The number of neighbors (K) is important:
- Too small (K=1): Might be too sensitive to outliers
- Too large (K=all): Might be too general

Let's experiment:

In [133]:
# Try different values of K
k_values = range(1, 9)  # K from 1 to 10
results = []

for k in k_values:
    # Split the data: 70% for training, 30% for testing
    X_train, X_test, y_train, y_test = train_test_split(
        X_scaled_df, y, test_size=0.3, random_state=42
    )

    # Train model with this K
    model = KNeighborsClassifier(n_neighbors=k)
    model.fit(X_train, y_train)
    
    # Calculate accuracy
    accuracy = model.score(X_test, y_test)
    results.append({'K': k, 'Accuracy': accuracy})

results_df = pd.DataFrame(results)
results_df

Unnamed: 0,K,Accuracy
0,1,0.625
1,2,0.625
2,3,0.625
3,4,0.625
4,5,0.625
5,6,0.625
6,7,0.75
7,8,0.75


In [145]:
# Visualise the results
accuracy_chart = alt.Chart(results_df).mark_line(point=alt.OverlayMarkDef(size=80), size=2.5).encode(
    x=alt.X('K:O').title('Number of Neighbors (K)').axis(labelAngle=0, labelFontSize=14, ticks=True, labelPadding=5),
    y=alt.Y('Accuracy:Q').scale(padding=50, zero=False).axis(format='%', labelFontSize=12).title('Accuracy'),
    tooltip=[alt.Tooltip('K:O'), 
             alt.Tooltip('Accuracy:Q', format='.1%')]
).properties(
    width=400,
    height=300,
    title='How does K affect accuracy?'
)

accuracy_chart

In our example analysis (with very few data points), it's normal to see the same accuracy level for different number of nearest neighbours.

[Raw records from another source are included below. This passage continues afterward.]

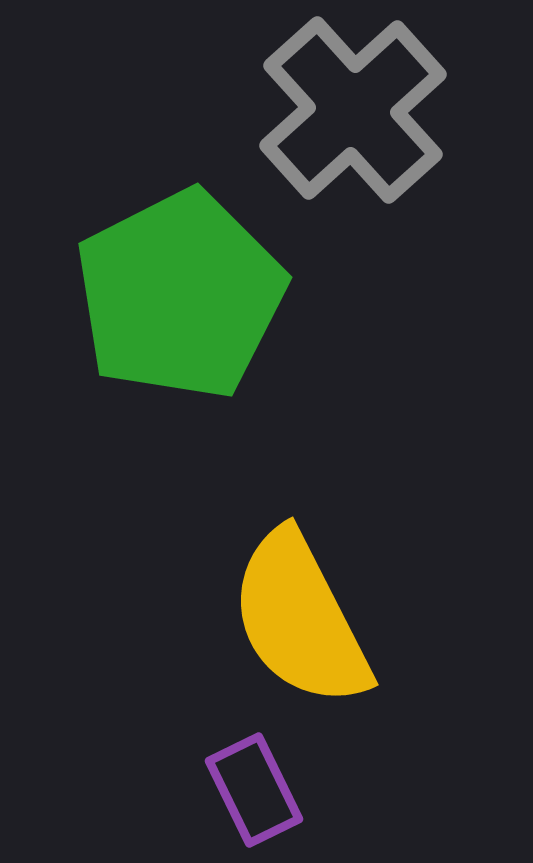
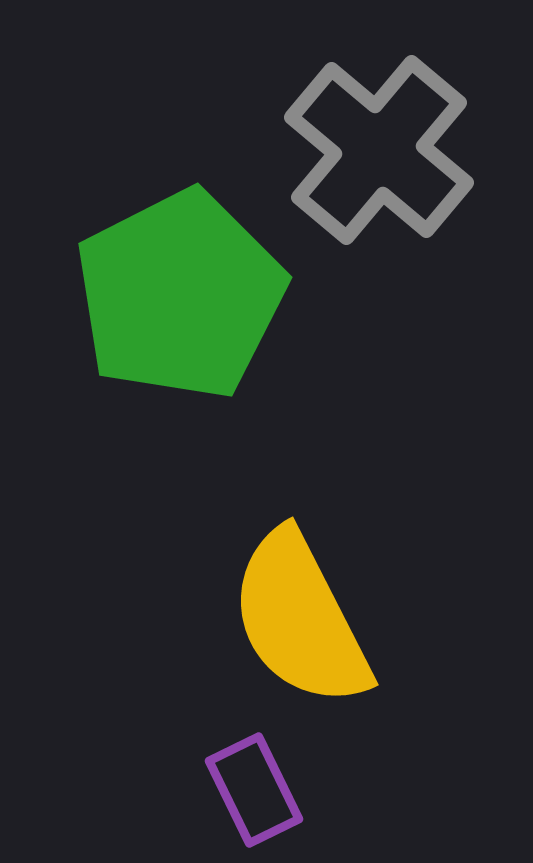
gray cross: moved 26 px right, 40 px down; rotated 8 degrees counterclockwise
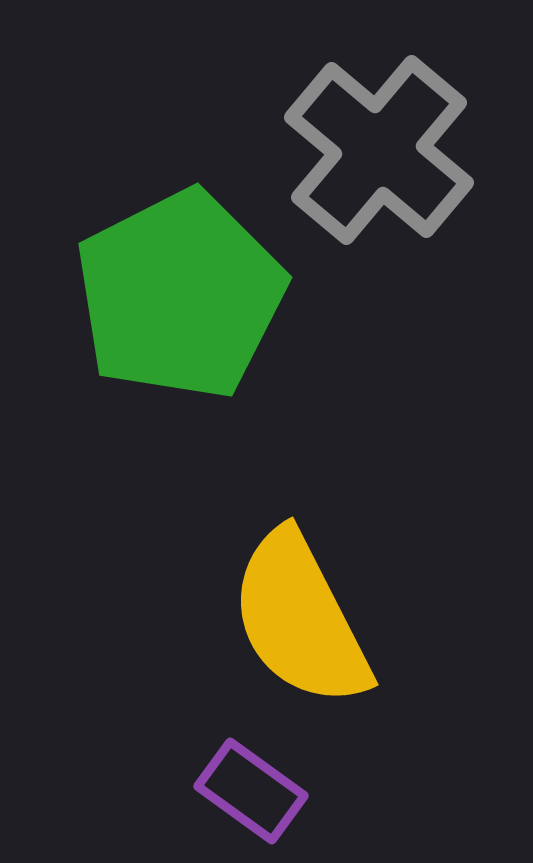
purple rectangle: moved 3 px left, 1 px down; rotated 28 degrees counterclockwise
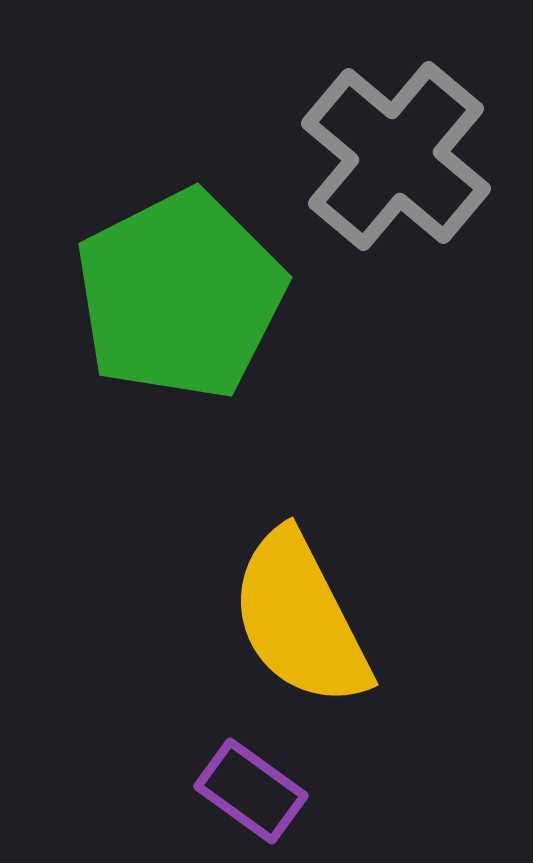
gray cross: moved 17 px right, 6 px down
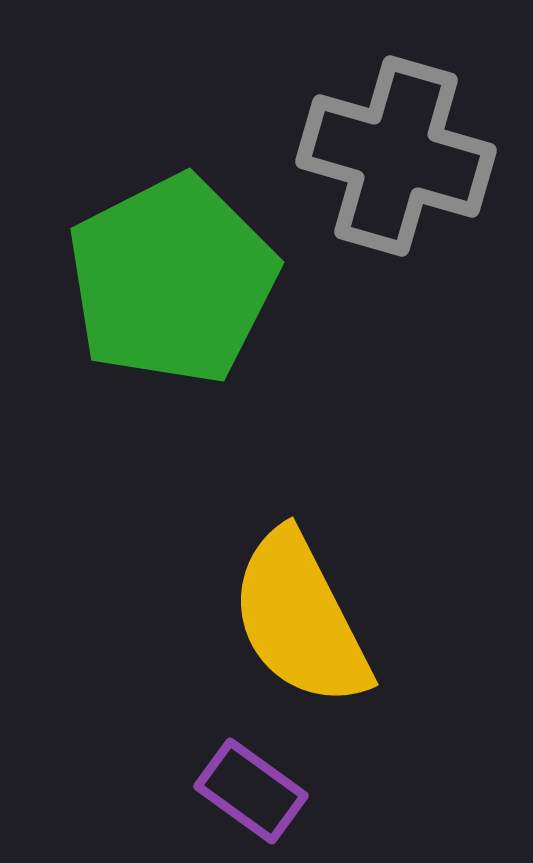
gray cross: rotated 24 degrees counterclockwise
green pentagon: moved 8 px left, 15 px up
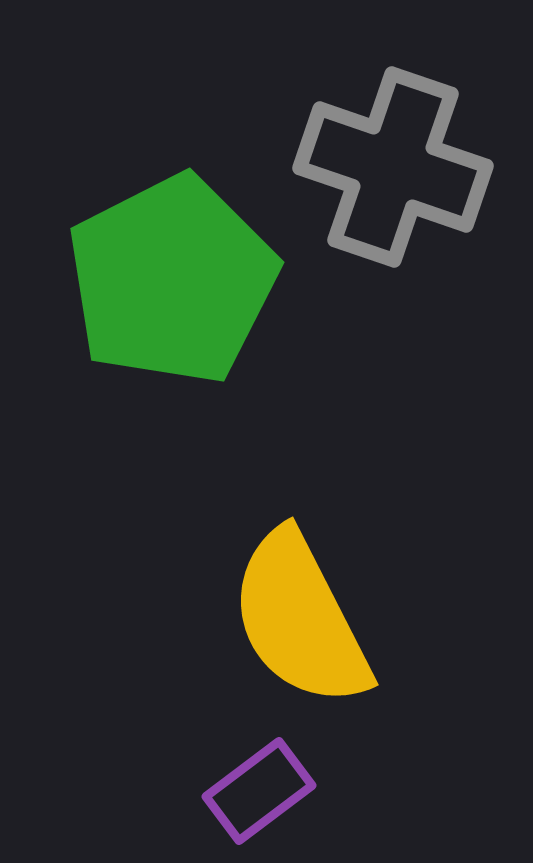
gray cross: moved 3 px left, 11 px down; rotated 3 degrees clockwise
purple rectangle: moved 8 px right; rotated 73 degrees counterclockwise
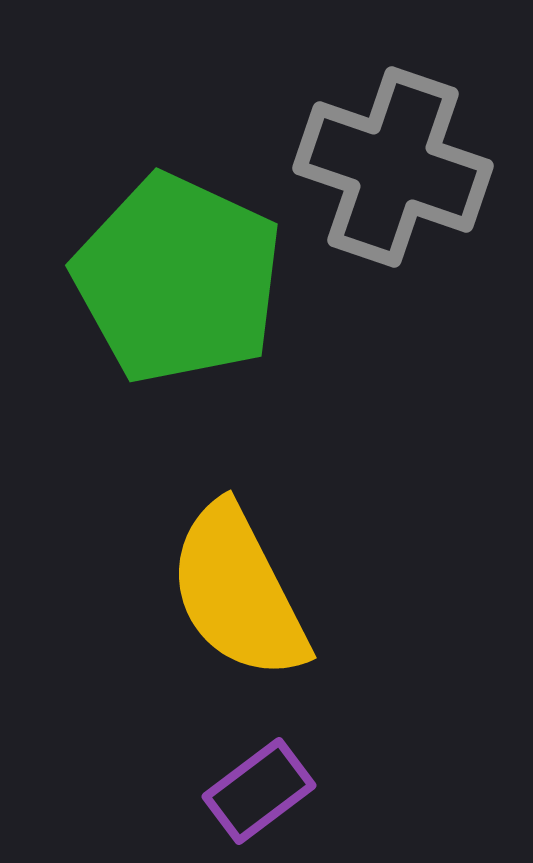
green pentagon: moved 6 px right, 1 px up; rotated 20 degrees counterclockwise
yellow semicircle: moved 62 px left, 27 px up
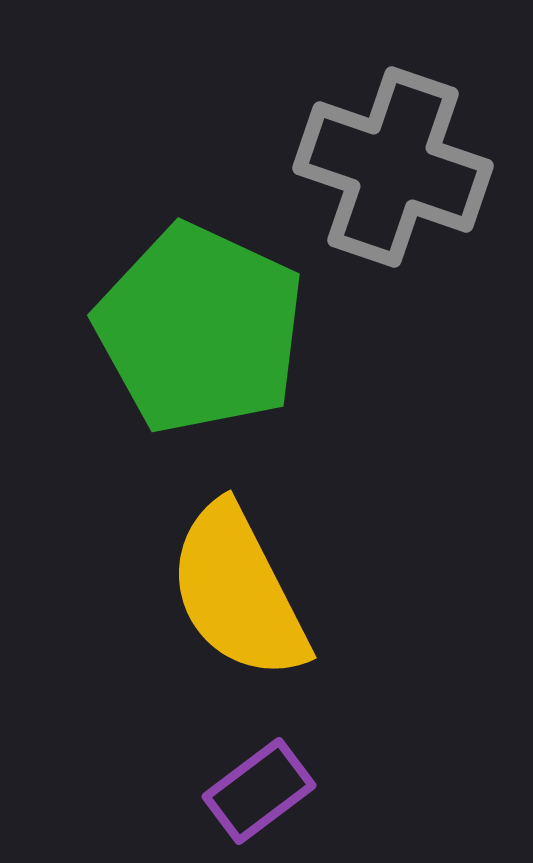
green pentagon: moved 22 px right, 50 px down
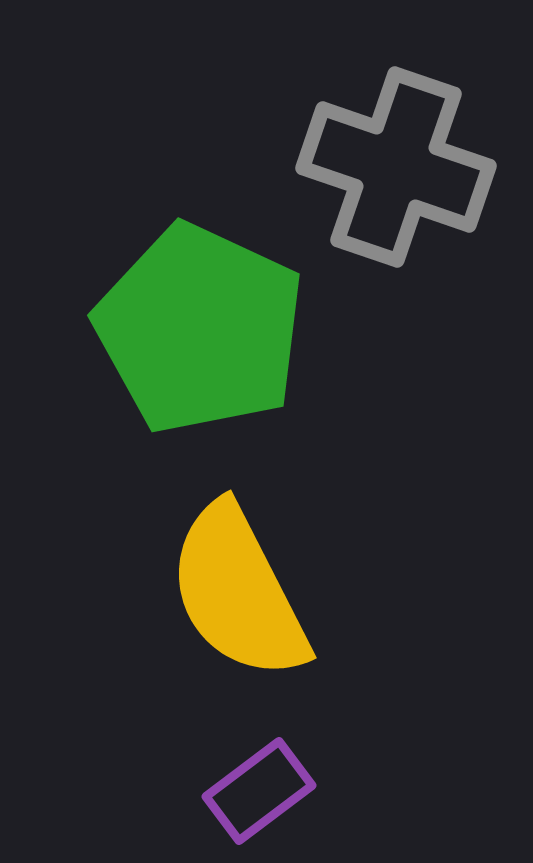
gray cross: moved 3 px right
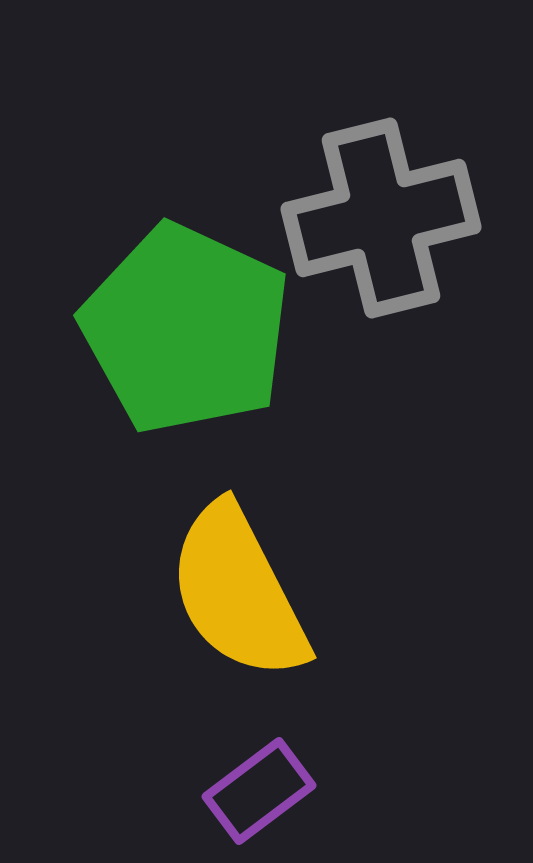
gray cross: moved 15 px left, 51 px down; rotated 33 degrees counterclockwise
green pentagon: moved 14 px left
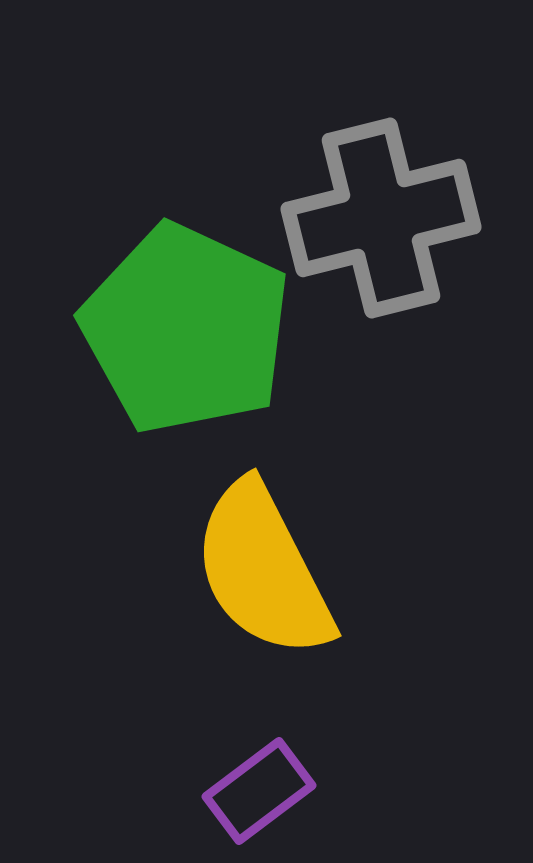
yellow semicircle: moved 25 px right, 22 px up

As our dataset becomes larger, either through more features or more observations, we'd expect performance to vary at every k neighbours.

<br>

**Ideas to take this further:**
- Here we've only used two input features (firearms deaths and median income), try including more features in the analysis.
- Expand the number of observations by finding data for a lower statistical geography - maybe there is data at counties level, or maybe we find annual values.